Determine the number of lines in the data below that hold "اخرین"; give nothing but that number.

************

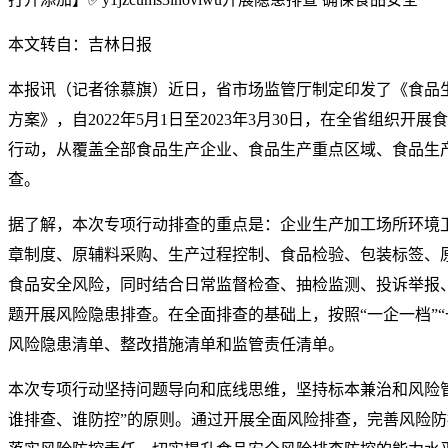
本文转自：吉林日报
本报讯（记者徐慕旗）近日，省市场监管厅制定印发了《食品
方案》，自2022年5月1日至2023年3月30日，在全省组织
行动，从覆盖全部食品生产企业、食品生产重点区域、食品生
查。
据了解，本次专项行动排查的重点是：企业生产加工场所环境
章制度、原辅料采购、生产过程控制、食品检验、包装标签、
食品安全风险，同时结合日常监督检查、抽检监测、投诉举报
题开展风险隐患排查。在全面排查的基础上，按照“一企一档”“
风险隐患清单、整改措施清单和监管责任清单。
本次专项行动坚持问题导向和底线思维，坚持标本兼治和风险
谁排查、谁防控”的原则。通过开展全面风险排查，完善风险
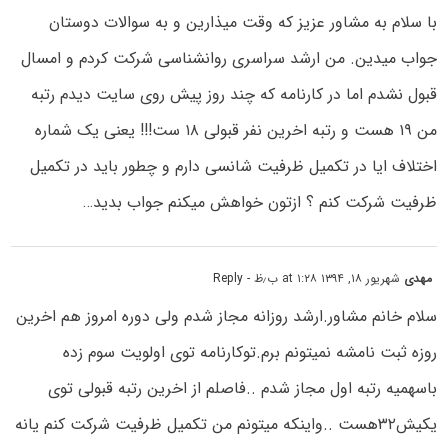
با سلام به مشاور عزیز که وقت میذارین و به سوالات دوستان
جواب میدین. من ارشد سراسری روانشناسی شرکت کردم و امسال
قبول نشدم اما در کارنامه که چند روز پیش روی سایت دیدم رتبه
من ۱۹ هست و رتبه اخرین نفر قبولی ۱۸ ست!!! یعنی یک شماره
اختلاف ایا در تکمیل ظرفیت شانسی دارم و چطور باید در تکمیل
ظرفیت شرکت کنم ؟ ازتون خواهش میکنم جواب بدید…
مهدی
شهریور ۱۸, ۱۳۹۴ at ۱:۲۸ ب٫ظ
- Reply
سلام خانم مشاور.ارشد روزانه مجاز شدم ولی دوره امروز هم اخرین
روزه ثبت نامشه نمیتونم برم.توکارنامه توی اولویت سوم زده
باسهمیه رتبه اول مجاز شدم ..فاصلم از اخرین رتبه قبولی توی
یکیش۳۲هست ..واینکه میتونم من تکمیل ظرفیت شرکت کنم یانه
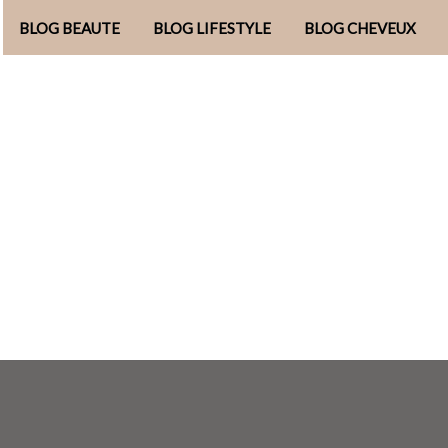
BLOG BEAUTE
BLOG LIFESTYLE
BLOG CHEVEUX
Aller
au
contenu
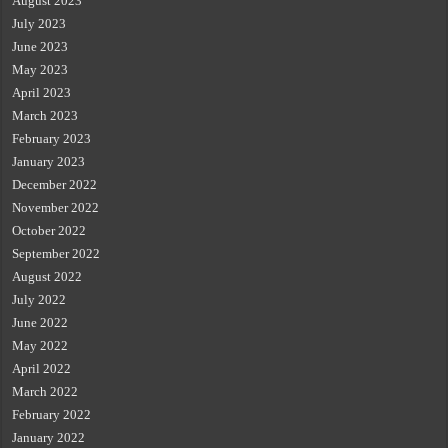
August 2023
July 2023
June 2023
May 2023
April 2023
March 2023
February 2023
January 2023
December 2022
November 2022
October 2022
September 2022
August 2022
July 2022
June 2022
May 2022
April 2022
March 2022
February 2022
January 2022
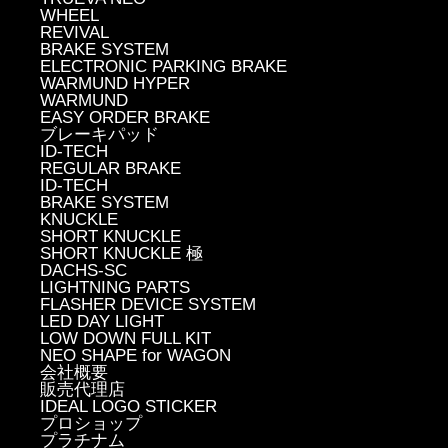
WHEEL
REVIVAL
BRAKE SYSTEM
ELECTRONIC PARKING BRAKE
WARMUND HYPER
WARMUND
EASY ORDER BRAKE
ブレーキパッド
ID-TECH
REGULAR BRAKE
ID-TECH
BRAKE SYSTEM
KNUCKLE
SHORT KNUCKLE
SHORT KNUCKLE 極
DACHS-SC
LIGHTNING PARTS
FLASHER DEVICE SYSTEM
LED DAY LIGHT
LOW DOWN FULL KIT
NEO SHAPE for WAGON
会社概要
販売代理店
IDEAL LOGO STICKER
プロショップ
プラチナム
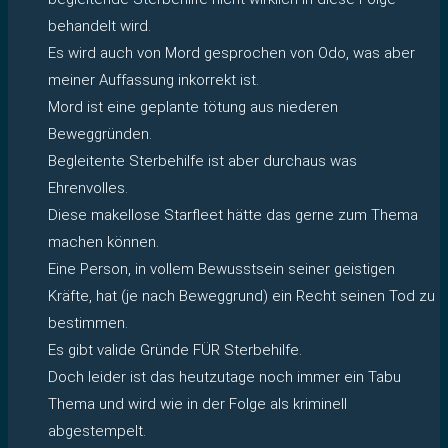
behandelt wird.
Es wird auch von Mord gesprochen von Odo, was aber
meiner Auffassung inkorrekt ist.
Mord ist eine geplante tötung aus niederen
Beweggründen.
Begleitente Sterbehilfe ist aber durchaus was
Ehrenvolles.
Diese makellose Starfleet hätte das gerne zum Thema
machen können.
Eine Person, in vollem Bewusstsein seiner geistigen
Kräfte, hat (je nach Beweggrund) ein Recht seinen Tod zu
bestimmen.
Es gibt valide Gründe FÜR Sterbehilfe.
Doch leider ist das heutzutage noch immer ein Tabu
Thema und wird wie in der Folge als kriminell
abgestempelt.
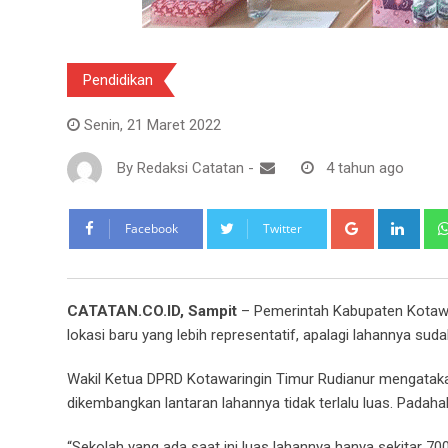
Pendidikan
Senin, 21 Maret 2022
By
Redaksi Catatan
-
4 tahun ago
Google+
Link
Facebook
Twitter
CATATAN.CO.ID, Sampit
– Pemerintah Kabupaten Kotawar
lokasi baru yang lebih representatif, apalagi lahannya su
Wakil Ketua DPRD Kotawaringin Timur Rudianur mengatakan, 
dikembangkan lantaran lahannya tidak terlalu luas. Padah
“Sekolah yang ada saat ini luas lahannya hanya sekitar 70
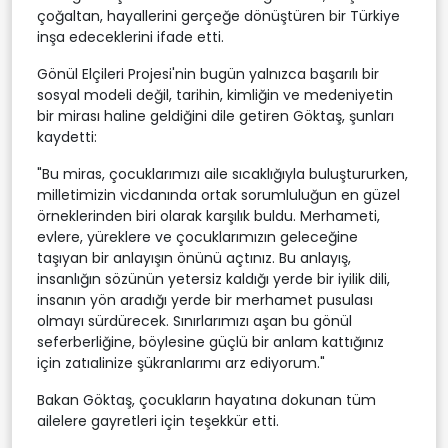
çoğaltan, hayallerini gerçeğe dönüştüren bir Türkiye
inşa edeceklerini ifade etti.
Gönül Elçileri Projesi'nin bugün yalnızca başarılı bir
sosyal modeli değil, tarihin, kimliğin ve medeniyetin
bir mirası haline geldiğini dile getiren Göktaş, şunları
kaydetti:
"Bu miras, çocuklarımızı aile sıcaklığıyla buluştururken,
milletimizin vicdanında ortak sorumluluğun en güzel
örneklerinden biri olarak karşılık buldu. Merhameti,
evlere, yüreklere ve çocuklarımızın geleceğine
taşıyan bir anlayışın önünü açtınız. Bu anlayış,
insanlığın sözünün yetersiz kaldığı yerde bir iyilik dili,
insanın yön aradığı yerde bir merhamet pusulası
olmayı sürdürecek. Sınırlarımızı aşan bu gönül
seferberliğine, böylesine güçlü bir anlam kattığınız
için zatıalinize şükranlarımı arz ediyorum."
Bakan Göktaş, çocukların hayatına dokunan tüm
ailelere gayretleri için teşekkür etti.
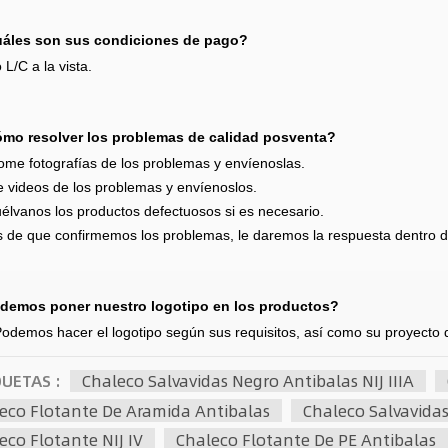
áles son sus condiciones de pago?
 L/C a la vista.
mo resolver los problemas de calidad posventa?
ome fotografías de los problemas y envíenoslas.
 videos de los problemas y envíenoslos.
élvanos los productos defectuosos si es necesario.
 de que confirmemos los problemas, le daremos la respuesta dentro d
demos poner nuestro logotipo en los productos?
Podemos hacer el logotipo según sus requisitos, así como su proyecto
QUETAS :
Chaleco Salvavidas Negro Antibalas NIJ IIIA
eco Flotante De Aramida Antibalas
Chaleco Salvavida
eco Flotante NIJ IV
Chaleco Flotante De PE Antibalas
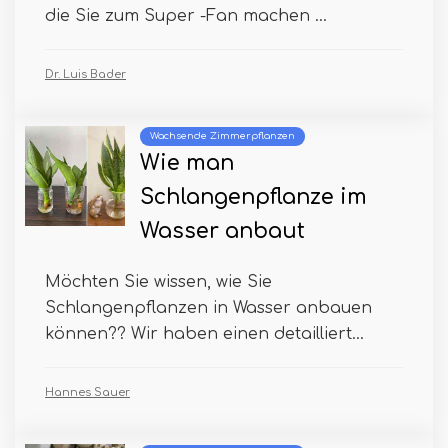
die Sie zum Super -Fan machen ...
Dr. Luis Bader
Wachsende Zimmerpflanzen
Wie man
Schlangenpflanze im
Wasser anbaut
Möchten Sie wissen, wie Sie
Schlangenpflanzen in Wasser anbauen
können?? Wir haben einen detailliert...
Hannes Sauer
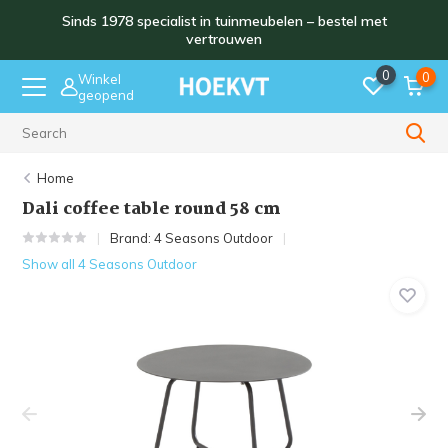
Sinds 1978 specialist in tuinmeubelen – bestel met
vertrouwen
0
0
Winkel
geopend
Sinds 1978
Home
Dali coffee table round 58 cm
Brand:
4 Seasons Outdoor
Show all 4 Seasons Outdoor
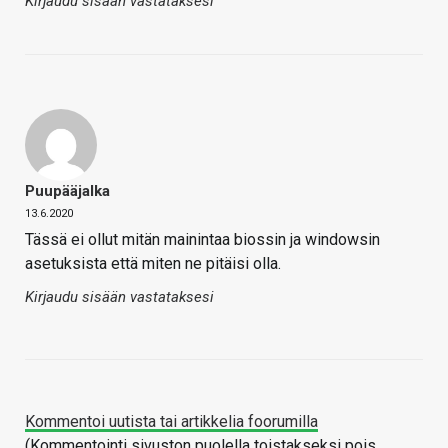
Kirjaudu sisään vastataksesi
Puupääjalka
13.6.2020
Tässä ei ollut mitän mainintaa biossin ja windowsin
asetuksista että miten ne pitäisi olla.
Kirjaudu sisään vastataksesi
Kommentoi uutista tai artikkelia foorumilla
(Kommentointi sivuston puolella toistakseksi pois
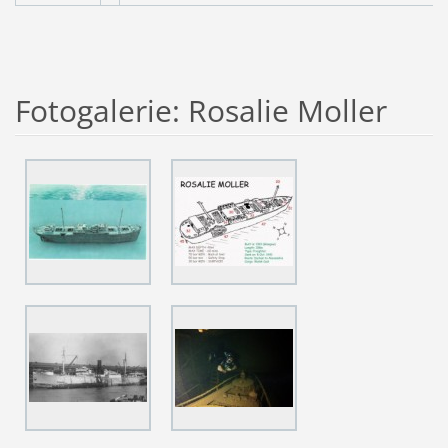
Fotogalerie: Rosalie Moller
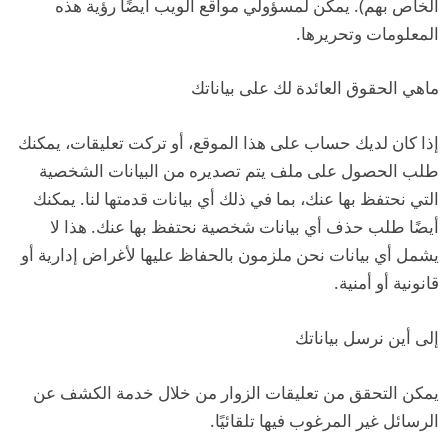
الخاص بهم). يمكن لمسؤولي مواقع الويب أيضًا رؤية هذه
المعلومات وتحريرها.
ماهي الحقوق العائدة لك على بياناتك
إذا كان لديك حساب على هذا الموقع، أو تركت تعليقات، يمكنك
طلب الحصول على ملف يتم تصديره من البيانات الشخصية
التي نحتفظ بها عنك، بما في ذلك أي بيانات قدمتها لنا. يمكنك
أيضًا طلب حذف أي بيانات شخصية نحتفظ بها عنك. هذا لا
يشمل أي بيانات نحن ملزمون بالحفاظ عليها لأغراض إدارية أو
قانونية أو أمنية.
إلى أين نرسل بياناتك
يمكن التحقق من تعليقات الزوار من خلال خدمة الكشف عن
الرسائل غير المرغوب فيها تلقائيًا.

************

## Result
3